If that doesn't seem too stressful, here's another source of stress: Each mission member will get only eight minutes of shower time ... per week. The stress will be compounded by the fact that the only time the crew will be able to leave their habitat-yurt is when they're wearing puffy, insulated uniforms that simulate space suits. In the Hawaiian heat. Throughout the mission, researchers will be testing the subjects' moods and the changes they exhibit in their relationships with each other. They'll also be examining the crew members' cognitive skills, seeing whether—and how—they change as the experiment wears on. Binsted says the mission has gotten the attention of the TV world but don't expect to see much inside-the-dome footage. 'You wouldn't believe the number of producers who called us,' says Binsted. 'Fortunately, we're not ethically allowed to subject our crew to that kind of thing.'"
Re:The irony of ethics. (Score:4, Interesting)
Personally I think it'd make a really interesting reality show. In fact, they could fund the Mars trip like that. Sell the entire thing to the Discovery Channel. Survivor with real consequences.
Re:In the heat... (Score:5, Interesting)
Wouldn't mars be frostbitingly COLD though?
Depends. Mar's nominal temperature ranges from 'cold' to 'really cold, some of the ice is frozen carbon dioxide, some of it might be water'; but it also has a pretty tenuous(maximum is something like 1% of earth's, lower as you go higher) atmosphere, so heat transfer by direct conduction and convection would be weaker than you'd expect for earth(though greater than in orbit, where those basically aren't factors at all, and where you don't have the option of using the ground as a heatsink).
It wouldn't be as bad as orbit(where the nominal temperature is also damn low; but where being cooked alive because you've got nothing but black-body radiation to shed heat from your metabolic processes and suit hardware is the bigger potential danger); but the nominally freezing atmosphere would still cool you much less well than experience on earth would lead you to expect. I don't know exactly what sort of in-suit climate control the people who actually know this stuff properly estimate you'd need, and how much of the time it would be warming you, and how much active-cooling you.

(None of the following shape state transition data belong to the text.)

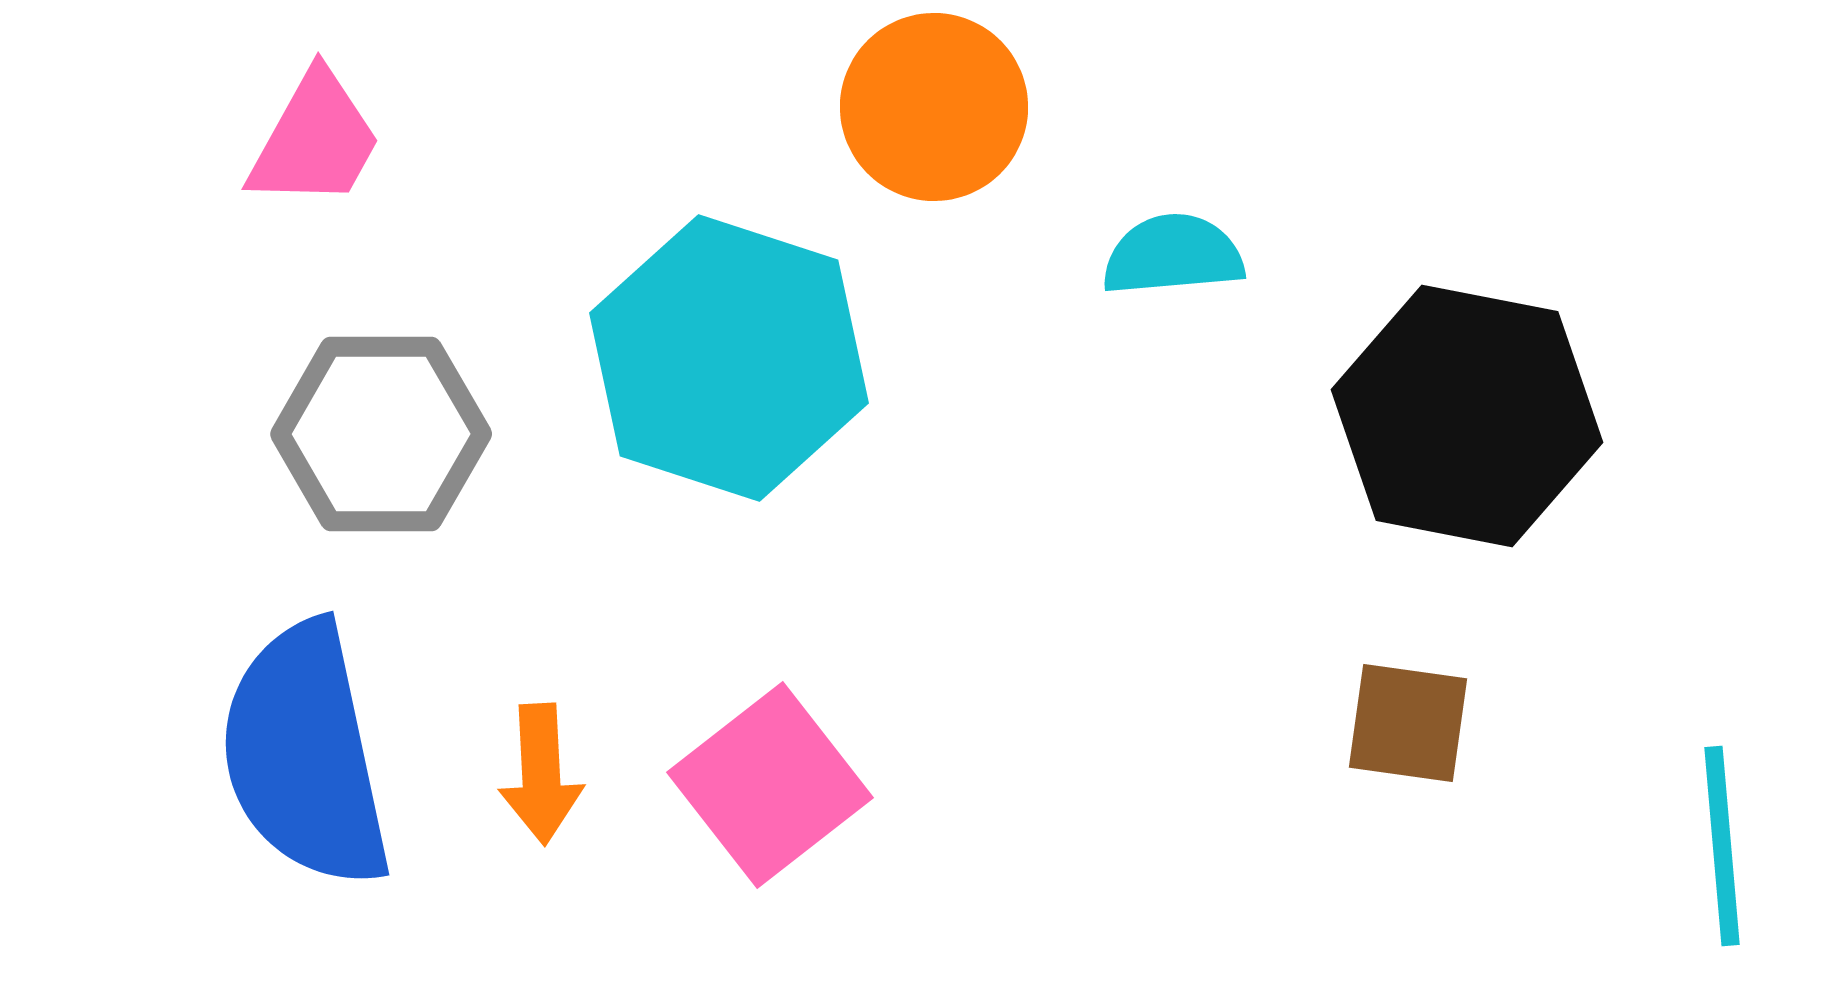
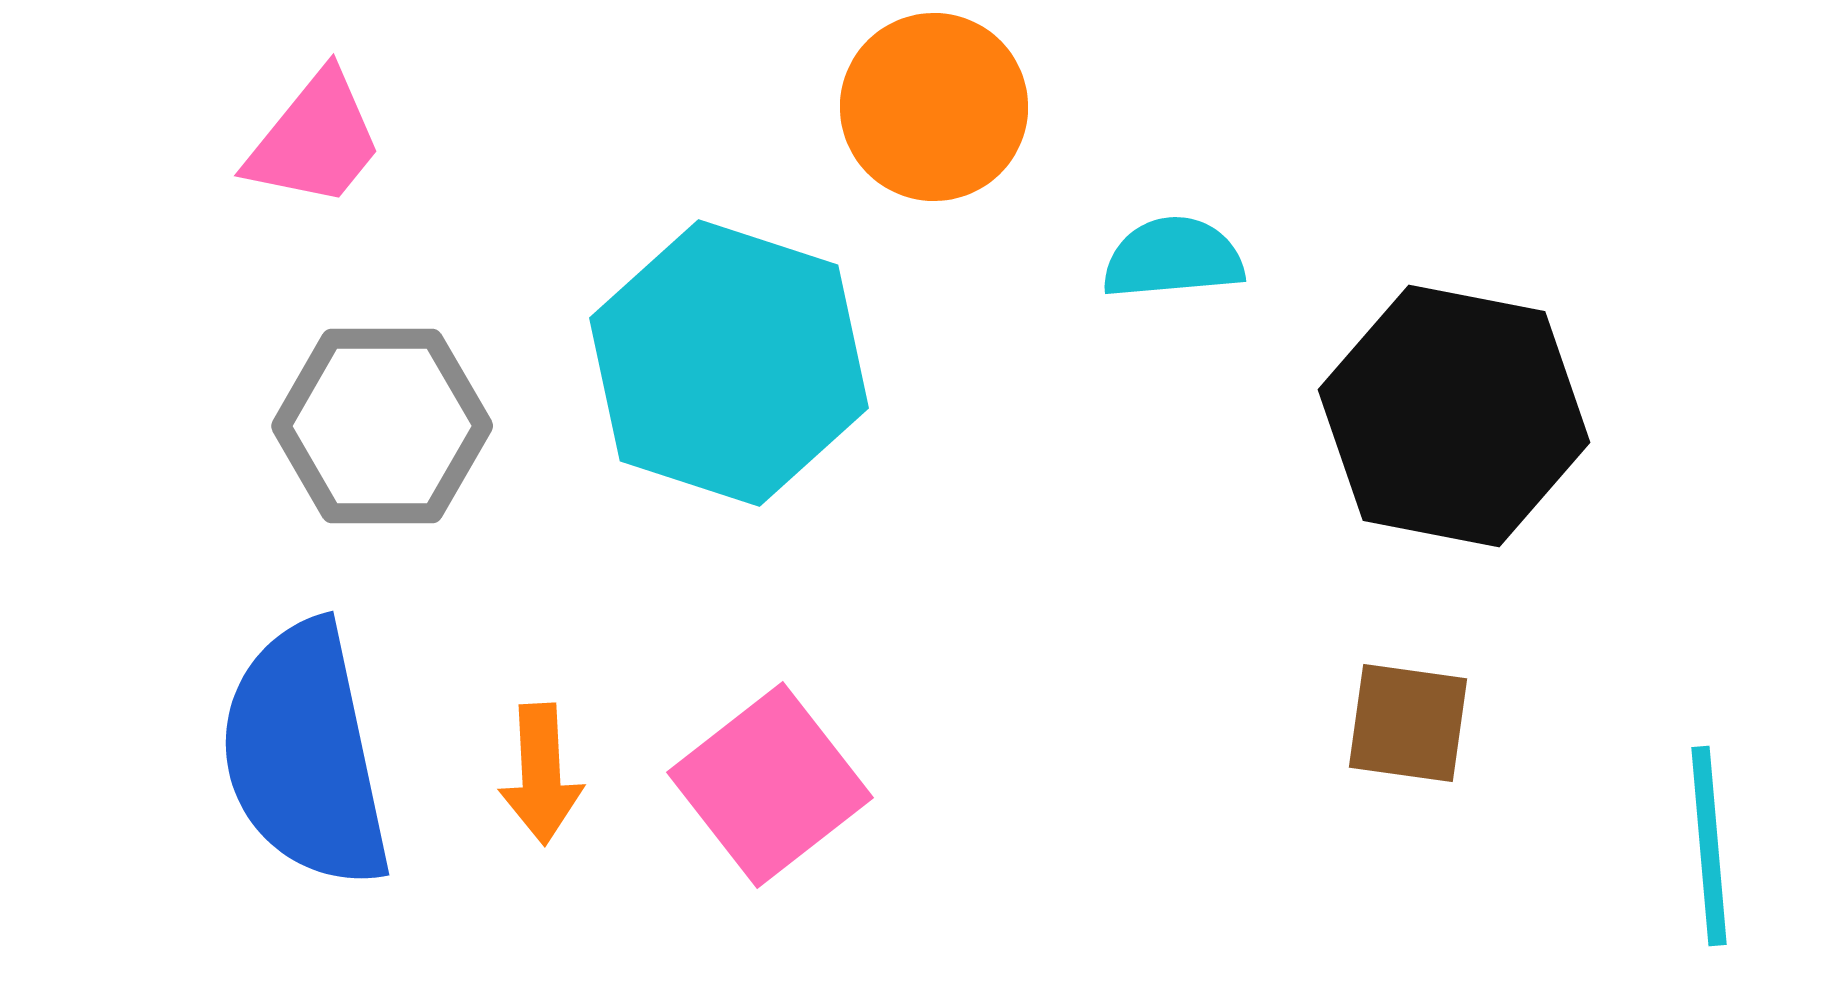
pink trapezoid: rotated 10 degrees clockwise
cyan semicircle: moved 3 px down
cyan hexagon: moved 5 px down
black hexagon: moved 13 px left
gray hexagon: moved 1 px right, 8 px up
cyan line: moved 13 px left
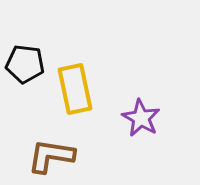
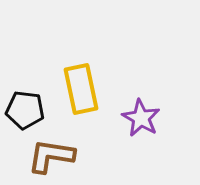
black pentagon: moved 46 px down
yellow rectangle: moved 6 px right
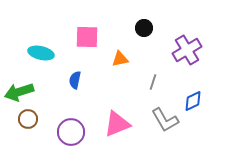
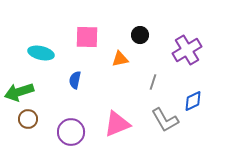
black circle: moved 4 px left, 7 px down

Barring nontrivial advances, though, it would probably still be more suit than you really want to wear in a gravity well(even a fairly weak one), and the need to be gas-tight would presumably make it even more obnoxious than just the weight.
Re:Why not? Living on Earth does (Score:5, Interesting)
On Earth, you coworkers don't shower by choice. In there, they don't shower by law.
I have spent months on navy ships where fresh water use was extremely restricted. We would go weeks without a shower. Every few days we would rinse our armpits, face and groin. When we were finally allowed to shower, it was for less than one minute, not an eight minute Hollywood shower [wikipedia.org]. The toilets use salt water, which they won't have on Mars. We had a LOT less than 1000 sqft for every six people. We had some crazy people, but they were already crazy when we boarded, and the close quarters confinement didn't seem to make them worse.
This study seems silly to me. There are plenty of people (submariners, sailors, prisoners, etc.) that live in much more restricted conditions. So they could just look at them rather than recreating the conditions.